- [EXERCISE PROMPT]
Output only the entries, exactly as given, without the pictures.

- [RECORDED INFORMATION]
○ ○ ○ ○

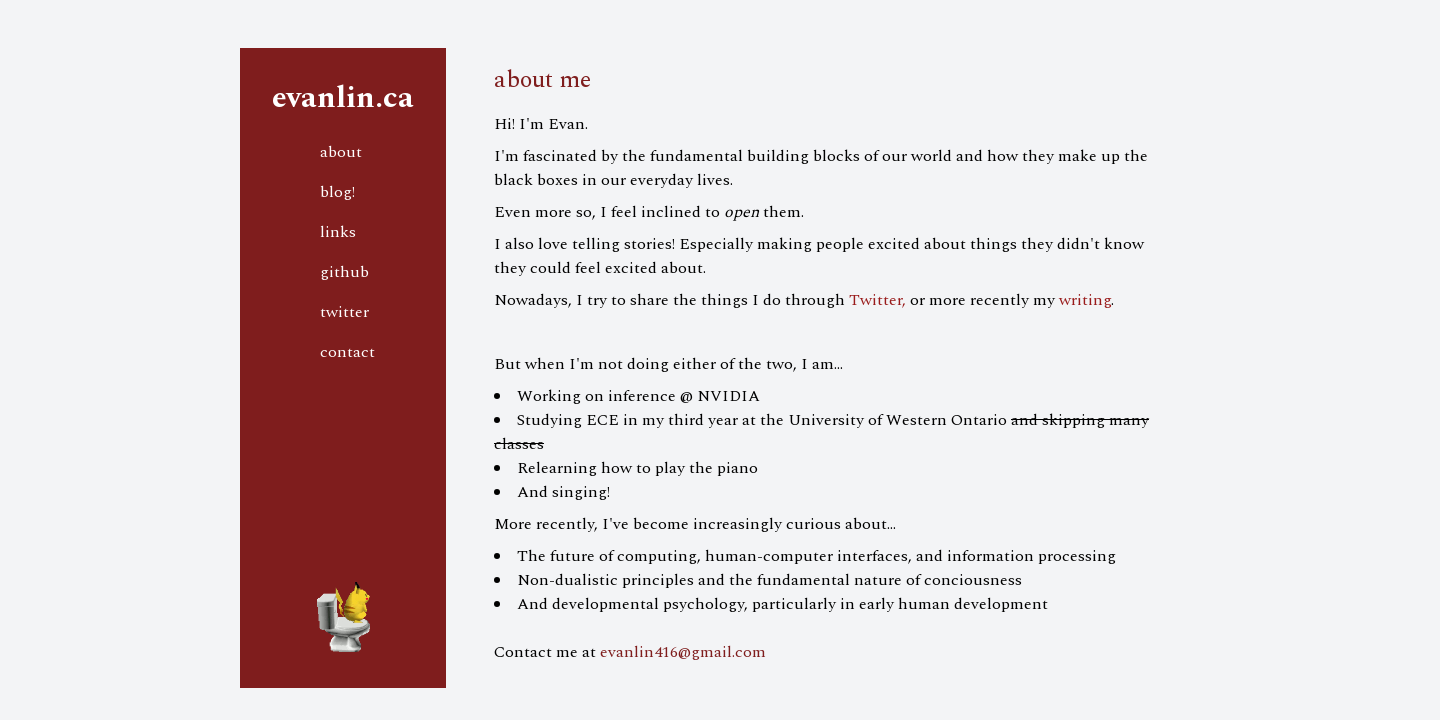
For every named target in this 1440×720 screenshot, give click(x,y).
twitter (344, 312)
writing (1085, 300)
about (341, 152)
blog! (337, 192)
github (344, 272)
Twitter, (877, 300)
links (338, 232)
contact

○ ○ ○ ○

- [ANSWER SECTION]
For every named target in this 1440×720 screenshot, give click(x,y).
twitter (344, 312)
writing (1085, 300)
about (341, 152)
blog! (337, 192)
github (344, 272)
Twitter, (877, 300)
links (338, 232)
contact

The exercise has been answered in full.